GE.2022.0234
CDAP - GE.2022.0234 - 2023-01-18 - A._____/Chambre des avocats, B._____
18 janvier 2023Français6 min
I.
Source vd.ch
TRIBUNAL CANTONAL
COUR DE DROIT ADMINISTRATIF ET PUBLIC
Arrêt du 18 janvier 2023
Composition
M. Pascal Langone, président; M. Serge Segura et Mme Annick
Borda, juges; M. Quentin Ambrosini, greffier.
Recourant
A.________, à
********,
Autorité intimée
Chambre des avocats, à Lausanne,
Tiers intéressé
B.________, à
********,.
Objet
Divers
Recours A.________ c/ décision de la Chambre des avocats
du 15 septembre 2022 (dénonciation à l'encontre de Me B.________).
Vu les faits suivants:
A.
Le 22 août 2022, A.________ a adressé à la Chambre des avocats une
dénonciation visant Me B.________, avocat à Lausanne, qui l'a défendu d'office
dans le cadre d'une procédure pénale diligentée contre lui par le Ministère
public de la Confédération.
B.
Par décision du 15 septembre 2022, la Chambre des avocats a refusé de
donner suite à la dénonciation, au motif que celle-ci était manifestement mal
fondée, aucun indice ne laissant penser que Me B.________ aurait violé ses
obligations professionnelles.
C.
Le 24 septembre 2022, A.________ a saisi la Cour de droit administratif
et public (CDAP) du Tribunal cantonal d'un recours à l'encontre de la décision
précitée, concluant à son annulation.
Le 6 octobre 2022, l'autorité intimée s'est
déterminée sur le recours en se référant à sa décision.
Par courrier du 14 octobre 2022, Me B.________ a
renoncé à se déterminer sur le recours, exposant, d'une part, qu'il n'était pas
délié de son secret professionnel et, d'autre part, qu'il ne saisissait pas, au
regard de la motivation du recours, les griefs qui lui étaient adressés.

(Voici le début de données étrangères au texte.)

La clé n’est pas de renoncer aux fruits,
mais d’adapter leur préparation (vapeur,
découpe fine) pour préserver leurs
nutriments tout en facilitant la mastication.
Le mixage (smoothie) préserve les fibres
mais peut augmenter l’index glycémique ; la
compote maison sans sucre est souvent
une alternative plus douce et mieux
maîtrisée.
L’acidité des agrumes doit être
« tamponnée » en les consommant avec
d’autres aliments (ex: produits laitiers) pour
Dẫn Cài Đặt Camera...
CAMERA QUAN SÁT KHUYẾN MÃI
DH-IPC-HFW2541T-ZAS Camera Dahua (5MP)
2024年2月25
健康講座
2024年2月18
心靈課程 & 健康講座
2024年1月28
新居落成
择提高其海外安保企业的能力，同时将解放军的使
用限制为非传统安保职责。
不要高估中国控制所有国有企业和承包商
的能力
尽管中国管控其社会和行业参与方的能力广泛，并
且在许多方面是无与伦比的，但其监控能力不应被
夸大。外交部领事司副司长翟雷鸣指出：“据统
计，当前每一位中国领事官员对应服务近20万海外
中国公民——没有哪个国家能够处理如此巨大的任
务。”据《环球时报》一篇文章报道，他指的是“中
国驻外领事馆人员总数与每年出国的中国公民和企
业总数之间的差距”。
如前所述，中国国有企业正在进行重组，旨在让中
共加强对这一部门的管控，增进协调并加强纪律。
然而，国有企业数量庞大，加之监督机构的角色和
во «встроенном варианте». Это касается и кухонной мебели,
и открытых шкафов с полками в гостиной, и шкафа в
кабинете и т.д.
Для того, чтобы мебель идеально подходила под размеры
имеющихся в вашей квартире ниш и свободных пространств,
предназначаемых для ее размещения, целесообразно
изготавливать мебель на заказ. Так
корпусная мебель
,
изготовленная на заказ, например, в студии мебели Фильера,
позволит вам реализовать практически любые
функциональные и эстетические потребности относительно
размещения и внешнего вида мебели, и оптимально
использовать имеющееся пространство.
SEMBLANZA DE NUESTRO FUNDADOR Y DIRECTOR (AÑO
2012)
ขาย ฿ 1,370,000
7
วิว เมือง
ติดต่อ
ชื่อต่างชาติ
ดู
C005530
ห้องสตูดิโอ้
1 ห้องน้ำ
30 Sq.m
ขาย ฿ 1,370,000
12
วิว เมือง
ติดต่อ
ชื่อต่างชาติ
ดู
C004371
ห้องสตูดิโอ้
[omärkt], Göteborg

Les 19, 31 octobre, 18 décembre 2022 et 6 janvier
2023, le recourant a complété son recours.
Considérant en droit:
1.
Le Tribunal cantonal examine d'office la recevabilité des recours qui
lui sont soumis.
a) Aux termes de l'art. 75 al. 1 de la loi vaudoise
du 28 octobre 2008 sur la procédure administrative (LPA-VD; BLV 173.36), a
qualité pour former un recours toute personne physique ou morale ayant pris
part à la procédure devant l'autorité précédente ou ayant été privée de la
possibilité de le faire, qui est atteinte par la décision attaquée et qui
dispose d'un intérêt digne de protection à ce qu'elle soit annulée ou modifiée
(let. a), ainsi que toute autre personne ou autorité qu'une loi autorise à
recourir (let. b).
b) L'art. 13 al. 2 LPA-VD prévoit qu'en procédure
administrative vaudoise, le dénonciateur n'a pas qualité de partie sauf
disposition expresse contraire. S'agissant de la procédure disciplinaire devant
la Chambre des avocats (art. 55 ss de la loi vaudoise du 9 juin 2015 sur la
profession d'avocat [LPAv; BLV 177.11]), il ne se trouve pas dans la loi
cantonale une règle qui conférerait la qualité de partie au dénonciateur (si la
dénonciation n'est pas manifestement mal fondée et qu'une enquête disciplinaire
est ouverte, le dénonciateur doit être entendu par l'enquêteur [art. 57 al. 2
LPAv], mais cela ne signifie pas qu'il a la qualité de partie). Quoi qu'il en
soit, la qualité de partie à la procédure de première instance est nécessaire
mais pas suffisante pour se voir reconnaître la qualité pour recourir; les
conditions posées par l'art. 75 al. 1 let. a LPA-VD sont en effet cumulatives.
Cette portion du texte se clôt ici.